**Task instructions**
Repeat every line of the listing below exactly, minus the pictures.

== Segment start ==

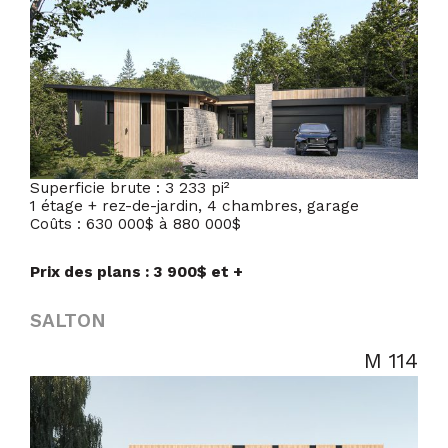
Superficie brute : 3 233 pi²
1 étage + rez-de-jardin, 4 chambres, garage
Coûts : 630 000$ à 880 000$
Prix des plans : 3 900$ et +
SALTON
M 114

== Segment end ==

**Exercise response**
Superficie brute : 3 233 pi²
1 étage + rez-de-jardin, 4 chambres, garage
Coûts : 630 000$ à 880 000$
Prix des plans : 3 900$ et +
SALTON
M 114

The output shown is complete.